* _WHAT THE TASK ASKS_
Go through the records and report each line in which the word "магазин" occurs.

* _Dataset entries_
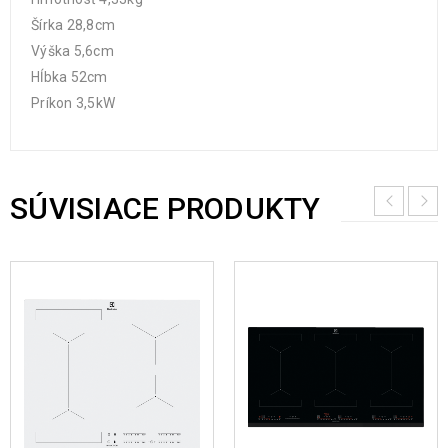
Šírka 28,8cm
Výška 5,6cm
Hĺbka 52cm
Príkon 3,5kW
SÚVISIACE PRODUKTY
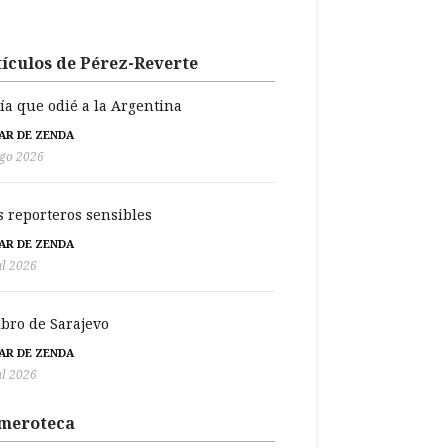
ículos de Pérez-Reverte
día que odié a la Argentina
BAR DE ZENDA
go 2026
s reporteros sensibles
BAR DE ZENDA
ul 2026
libro de Sarajevo
BAR DE ZENDA
ul 2026
meroteca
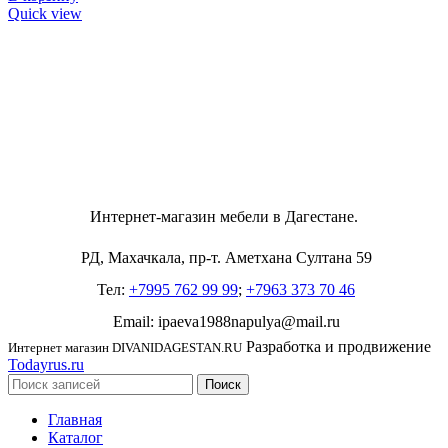
Quick view
Интернет-магазин мебели в Дагестане.
РД, Махачкала, пр-т. Аметхана Султана 59
Тел:
+7995 762 99 99
;
+7963 373 70 46
Email: ipaeva1988napulya@mail.ru
Разработка и продвижение
Интернет магазин DIVANIDAGESTAN.RU
Todayrus.ru
Поиск
Главная
Каталог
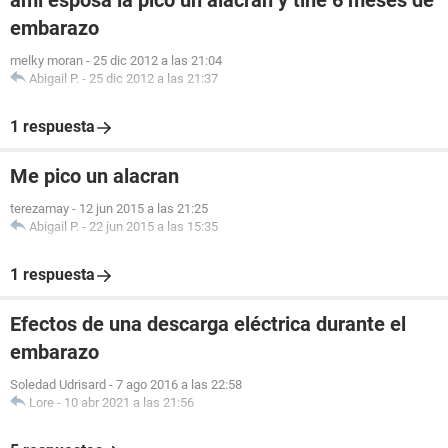
ami esposa la pico un alacran y tine 6 meses de
embarazo
melky moran
-
25 dic 2012 a las 21:04
Abigail P.
-
25 dic 2012 a las 21:37
1 respuesta
Me pico un alacran
terezamay
-
12 jun 2015 a las 21:25
Abigail P.
-
22 jun 2015 a las 15:35
1 respuesta
Efectos de una descarga eléctrica durante el
embarazo
Soledad Udrisard
-
7 ago 2016 a las 22:58
Lore
-
10 abr 2021 a las 21:56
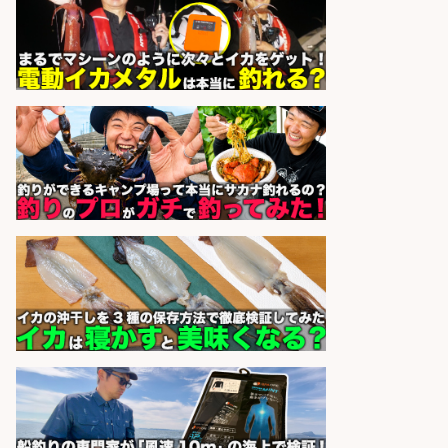
和食, 日本料理・懐石料理/店長・店
長候補/本物を知る大人の隠れ家!魚
の価値を上げ、地域を元気に!店長候
補募集
酒場あらかぶ 酒場あらかぶ
会社名
sponsored by 求人ボックス
未経験歓迎/釣り具メーカーでのル
ート営業/釣りや釣具などの知識必
須/残業なし
株式会社天龍
会社名
sponsored by 求人ボックス
和食, 日本料理・懐石料理/店長・店
長候補/旬と手作りにこだわる!さか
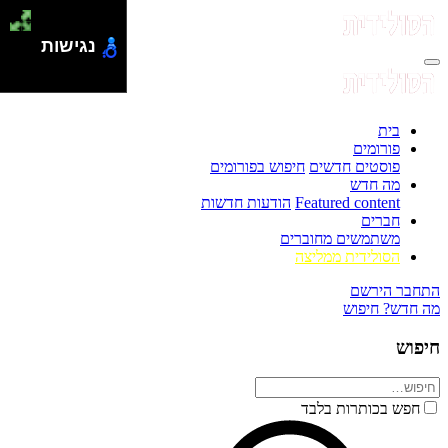
נגישות
בית
פורומים
פוסטים חדשים
חיפוש בפורומים
מה חדש
Featured content
הודעות חדשות
חברים
משתמשים מחוברים
הסולידית ממליצה
התחבר
הירשם
מה חדש?
חיפוש
חיפוש
חפש בכותרות בלבד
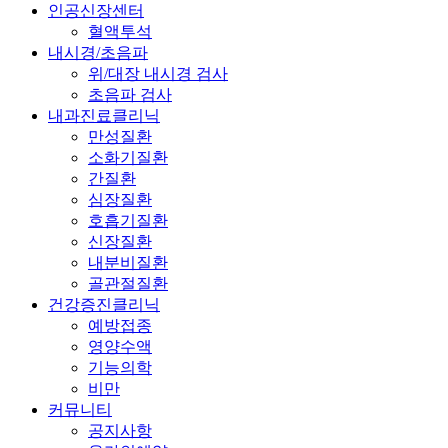
인공신장센터
혈액투석
내시경/초음파
위/대장 내시경 검사
초음파 검사
내과진료클리닉
만성질환
소화기질환
간질환
심장질환
호흡기질환
신장질환
내분비질환
골관절질환
건강증진클리닉
예방접종
영양수액
기능의학
비만
커뮤니티
공지사항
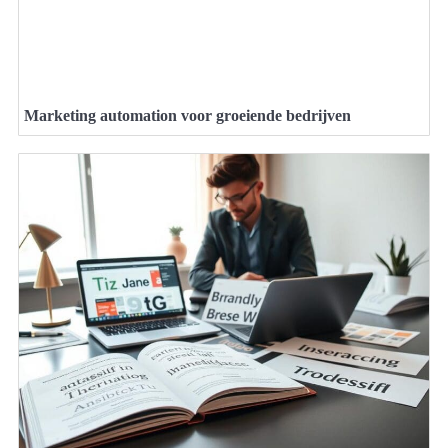
Marketing automation voor groeiende bedrijven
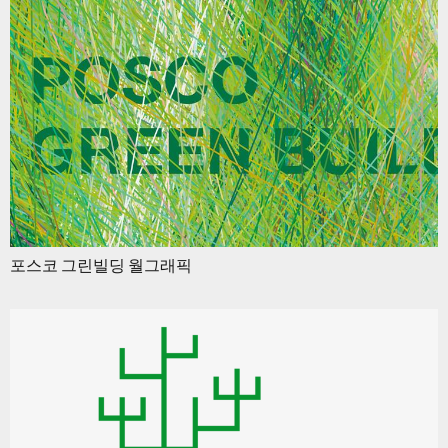
포스코 그린빌딩 월그래픽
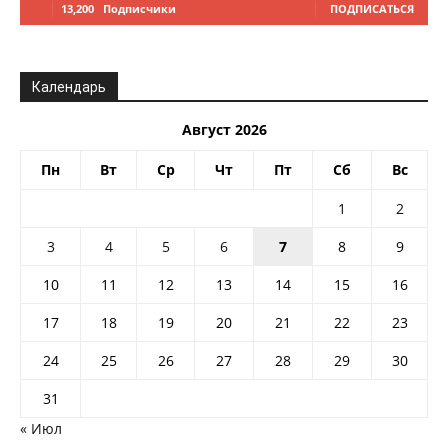
13,200
Подписчики
ПОДПИСАТЬСЯ
Календарь
Август 2026
Пн
Вт
Ср
Чт
Пт
Сб
Вс
1
2
3
4
5
6
7
8
9
10
11
12
13
14
15
16
17
18
19
20
21
22
23
24
25
26
27
28
29
30
31
« Июл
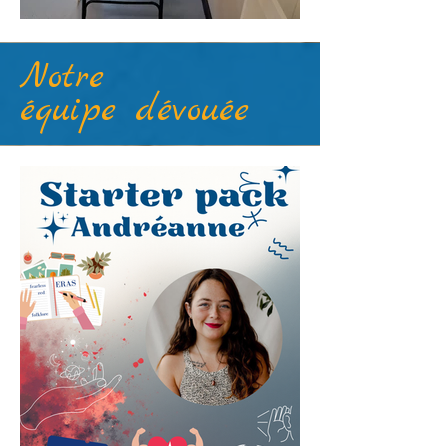
Notre
équipe dévouée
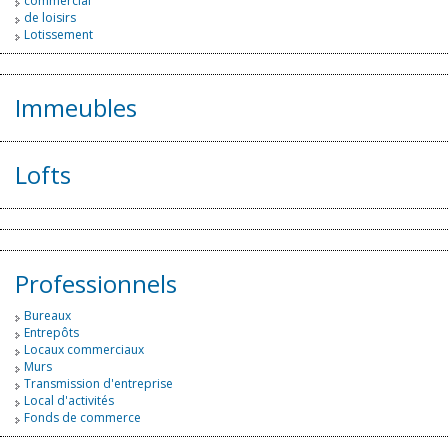
commercial
de loisirs
Lotissement
Immeubles
Lofts
Professionnels
Bureaux
Entrepôts
Locaux commerciaux
Murs
Transmission d'entreprise
Local d'activités
Fonds de commerce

* _SOLVED PROBLEM_
Интернет-магазин мебели в Дагестане.
Интернет магазин DIVANIDAGESTAN.RU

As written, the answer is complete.